Indescribable! Indestructible! Nothing Can Stop It!

So said the posters for The Blob, the locally made cult-horror hit produced by Philadelphia native Jack Harris, who died Tuesday. He went to produce other movies (like The Eyes of Laura Mars starring Faye Dunaway and Tommy Lee Jones), but his biggest hit was The Blob, filmed at Valley Forge Studios and in Chester Springs, Royersford, and  Downingtown, and at the Colonial Theater in Phoenixville, which famously holds a Blobfest every year, with fans running out of the theater, re-enacting the movie's most famous scene.

The Blob become an indestructible hit when released in 1958. Made for a few hundred thousand, it grossed $4 million in Eisenhower-era dollars. You can — and should — still watch it; it's available on Amazon and iTunes.

Its success is describable, and has to do with other blobs of its day – the growing mass of teen Baby Boomers who needed something to do, and the corresponding ooze of movies that catered to them.

These movies had titles like Attack of the Crab Monsters (1957), I Was a Teenage Werewolf (1957), The Wasp Woman (1959), and A Bucket of Blood (1959). As film historian Tim Dirks notes: "Young people attended outdoor drive-ins that showed exploitative, cheap fare."

Drive-ins peaked in the late 1950s, when there were more than 4,000 operating in the United States. They were called "passion pits," and the teens who frequented them found things to do in the privacy of the front seat that were not necessarily related to their passion for cinema.

The Blob originally was intended to be the also-ran in a double feature headlined by I Married a Monster From Outer Space, but proved so popular it quickly vaulted to top billing.

Its reception with critics was cool. The New York Times said the picture "talks itself to death" and described the special effects as "phony."  Take that with a grain of salt:  The reviewer also didn't think much of the young star, Steve McQueen, who'd be a major international star within a decade.

McQueen stars in the film (his character is imaginatively named Steve) as a teen — though he was 28 at the time — who is making out with his girlfriend (Aneta Corsaut), activity interrupted by the crash of a meteor. (The movie originally was titled The Molten Meteor.)
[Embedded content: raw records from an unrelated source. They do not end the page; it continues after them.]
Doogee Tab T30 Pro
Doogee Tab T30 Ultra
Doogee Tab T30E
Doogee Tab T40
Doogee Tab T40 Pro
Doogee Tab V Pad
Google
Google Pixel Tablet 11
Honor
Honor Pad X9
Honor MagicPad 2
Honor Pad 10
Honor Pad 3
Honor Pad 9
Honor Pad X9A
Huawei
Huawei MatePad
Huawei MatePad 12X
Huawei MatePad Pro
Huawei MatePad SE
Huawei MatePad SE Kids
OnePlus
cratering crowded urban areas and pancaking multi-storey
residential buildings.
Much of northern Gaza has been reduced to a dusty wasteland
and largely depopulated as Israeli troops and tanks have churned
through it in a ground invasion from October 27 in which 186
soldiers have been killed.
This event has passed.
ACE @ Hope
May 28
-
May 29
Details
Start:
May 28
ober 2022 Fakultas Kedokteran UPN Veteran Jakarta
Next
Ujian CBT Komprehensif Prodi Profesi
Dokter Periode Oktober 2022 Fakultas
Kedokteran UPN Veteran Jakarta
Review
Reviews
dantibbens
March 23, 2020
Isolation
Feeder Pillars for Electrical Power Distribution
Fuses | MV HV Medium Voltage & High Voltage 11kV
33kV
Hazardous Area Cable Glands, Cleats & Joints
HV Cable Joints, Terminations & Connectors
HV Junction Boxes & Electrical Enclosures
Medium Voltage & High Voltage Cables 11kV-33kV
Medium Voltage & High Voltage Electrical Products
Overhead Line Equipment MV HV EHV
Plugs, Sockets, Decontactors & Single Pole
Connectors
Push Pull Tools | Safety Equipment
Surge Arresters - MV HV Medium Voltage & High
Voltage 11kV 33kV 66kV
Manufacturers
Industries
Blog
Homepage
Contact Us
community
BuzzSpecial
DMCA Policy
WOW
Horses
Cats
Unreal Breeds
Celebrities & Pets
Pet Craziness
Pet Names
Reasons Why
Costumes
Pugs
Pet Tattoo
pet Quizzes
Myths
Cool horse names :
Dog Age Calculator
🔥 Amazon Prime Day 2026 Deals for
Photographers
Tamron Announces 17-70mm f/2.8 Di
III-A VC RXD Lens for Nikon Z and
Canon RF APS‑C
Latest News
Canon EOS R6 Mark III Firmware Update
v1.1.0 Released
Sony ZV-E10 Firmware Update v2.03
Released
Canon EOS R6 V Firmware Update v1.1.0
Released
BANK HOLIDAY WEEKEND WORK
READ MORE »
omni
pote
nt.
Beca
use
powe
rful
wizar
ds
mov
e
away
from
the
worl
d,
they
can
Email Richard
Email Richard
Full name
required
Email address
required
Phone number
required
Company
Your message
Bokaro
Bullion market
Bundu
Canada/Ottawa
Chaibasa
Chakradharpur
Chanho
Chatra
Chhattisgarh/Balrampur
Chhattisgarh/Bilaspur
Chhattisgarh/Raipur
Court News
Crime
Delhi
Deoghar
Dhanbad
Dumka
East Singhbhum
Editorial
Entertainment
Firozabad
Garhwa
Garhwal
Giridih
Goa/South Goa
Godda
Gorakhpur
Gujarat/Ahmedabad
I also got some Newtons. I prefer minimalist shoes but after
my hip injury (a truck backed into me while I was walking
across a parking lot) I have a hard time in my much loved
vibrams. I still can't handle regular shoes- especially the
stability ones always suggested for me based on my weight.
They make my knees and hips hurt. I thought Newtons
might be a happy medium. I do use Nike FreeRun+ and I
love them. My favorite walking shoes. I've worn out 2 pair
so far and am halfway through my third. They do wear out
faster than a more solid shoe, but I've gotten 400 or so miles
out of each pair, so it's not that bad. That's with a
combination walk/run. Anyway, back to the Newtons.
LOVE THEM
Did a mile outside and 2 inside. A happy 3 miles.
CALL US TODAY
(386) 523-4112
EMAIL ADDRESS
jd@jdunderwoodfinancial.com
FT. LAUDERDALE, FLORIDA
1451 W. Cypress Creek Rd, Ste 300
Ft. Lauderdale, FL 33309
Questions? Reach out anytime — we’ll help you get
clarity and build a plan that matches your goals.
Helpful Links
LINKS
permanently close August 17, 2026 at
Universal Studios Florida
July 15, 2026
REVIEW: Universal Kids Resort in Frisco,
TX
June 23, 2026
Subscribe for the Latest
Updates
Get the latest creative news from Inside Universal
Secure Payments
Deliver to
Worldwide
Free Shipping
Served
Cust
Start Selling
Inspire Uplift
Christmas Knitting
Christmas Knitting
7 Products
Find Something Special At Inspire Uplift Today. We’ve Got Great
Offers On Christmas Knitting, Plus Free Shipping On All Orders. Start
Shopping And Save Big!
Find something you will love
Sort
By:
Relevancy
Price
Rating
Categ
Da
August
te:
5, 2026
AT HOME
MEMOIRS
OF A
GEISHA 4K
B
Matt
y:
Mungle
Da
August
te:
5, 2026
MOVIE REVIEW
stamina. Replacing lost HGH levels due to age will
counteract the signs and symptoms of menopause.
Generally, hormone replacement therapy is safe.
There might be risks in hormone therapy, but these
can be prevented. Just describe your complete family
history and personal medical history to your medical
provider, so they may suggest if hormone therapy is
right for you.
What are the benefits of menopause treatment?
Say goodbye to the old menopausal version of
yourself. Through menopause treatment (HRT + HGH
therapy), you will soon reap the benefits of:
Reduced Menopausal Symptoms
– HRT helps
The meteor contains a gelatinous alien amoeba (during production, it variously was called "the mass," then "the glob," and, finally, "the blob") that engulfs humans, growing as it does, consuming doctors, nurses, a guy in a grocery store, folks in a diner, a movie theater. Eventually, Steve deduces the blob can't handle cold and subdues it with fire extinguishers, and the government drops it well above the Arctic Circle.

That's that, someone says. To which McQueen replies: 'Yeah, as long as the Arctic stays frozen."

The movie, like many of its day (Invasion of the Body Snatchers), has been cast as a Cold War metaphor, playing on cultural fears of Soviet communism. The movie's screenwriters found this idea laughable. More likely, there is a primal, durable appeal in the idea of an all-consuming entity like the blob – it inspired a sequel in 1972 and a remake in 1988.

Nothing can stop it, because it's endlessly adaptable. The blob absorbs and consumes everyone it touches, and the more people it touches, the more it spreads, the bigger and more inexorable it becomes.